Mast […] outlined the several assumptions underlying this approach. The job of the historian, he asserted, is the examination and evaluation of films of the past according to some criteria of aesthetic excellence or signifiance. The data for this type of historical analysis are primarily, if not exclusively, the films themselves. To Mast, the aesthetic film historian is not concerned with the circumstances of the film’s production or reception; […] It would be unfair to infer […] that Mast and other film historians of what is being called the masterpiece tradition completely disregard non-aesthetic factors in film history, but for them economic, technological, and cultural aspects of film history are subordinate to the establishment of a canon of enduring cinematic classics (Allen et Gomery 1985 : 68).

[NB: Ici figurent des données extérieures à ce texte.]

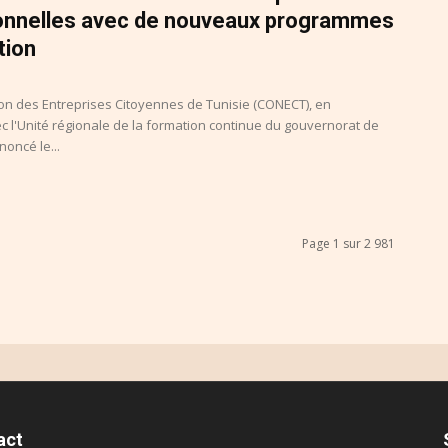
onnelles avec de nouveaux programmes
tion
on des Entreprises Citoyennes de Tunisie (CONECT), en
c l'Unité régionale de la formation continue du gouvernorat de
oncé le...
Page 1 sur 2 981
act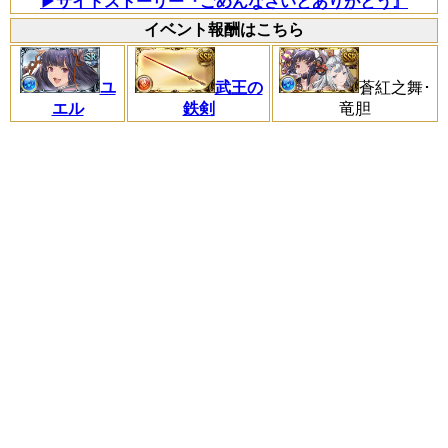
▶サイドストーリー『ごめんなさいとありがとう』
イベント報酬はこちら
ユ
武王の
蒼紅之舞･
エル
鉄剣
竜胆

La dimension économique représenterait d’ailleurs pour certains historiens traditionnels l’un des principaux freins à l’expression cinématographique selon David Bordwell : « Bardèche and Brasillach attribute the financial constraints on film artists to a cadre of businessmen eager to make a fortune out of the new mass entertainment » (Bordwell 1997 : 41).

Selon les nouveaux historiens, l’objectif général du schéma directeur des historiens traditionnels est d’accorder un sens univoque à l’évolution de l’art cinématographique, comme le souligne Michèle Lagny (Lagny 1988 : 73). Les historiens traditionnels sélectionneraint ainsi, selon les nouveaux historiens du cinéma, les traces (filmiques ou écrites) en s’appuyant principalement sur les notions de chef-d’œuvre (production artistique dont la valeur artistique peut être mise en évidence par un esthète) et d’œuvre représentative d’un milieu ou d’une période. Plus précisément, ce serait, pour les nouveaux historiens du cinéma, en fonction de critères esthétiques de hiérarchisation (distinguer les

chefs-d'œuvre des productions plus banales) et de normativité (souligner les éléments esthétiques partagés par un ensemble d’œuvres durant une période dans une société donnée) que les tenants de l’histoire traditionnelle analysent et évaluent les sources qu’ils sélectionnent (Allen 1977 : 11). Les critères de jugement esthétique que l’on trouve dans les histoires traditionnelles oscilleraient, selon les nouveaux historiens du cinéma, entre le formalisme – utilisation des moyens spécifiques de l’expression cinématographique (montage, variation d’angle et de position de caméra, surimpression, etc.) et le réalisme – capacité du cinéma d’exprimer le réel (Lagny 1992a 137 ; Bordwell 1994 : 69).